Keep the text of the data exactly as it is and omit each picture from the copy.

Given records:
▶

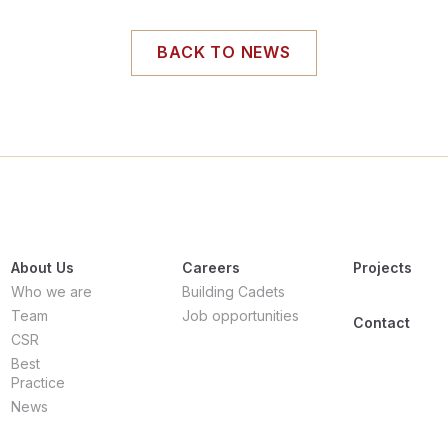
BACK TO NEWS
About Us
Careers
Projects
Who we are
Building Cadets
Team
Job opportunities
Contact
CSR
Best
Practice
News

◀

Response:
BACK TO NEWS
About Us
Careers
Projects
Who we are
Building Cadets
Team
Job opportunities
Contact
CSR
Best
Practice
News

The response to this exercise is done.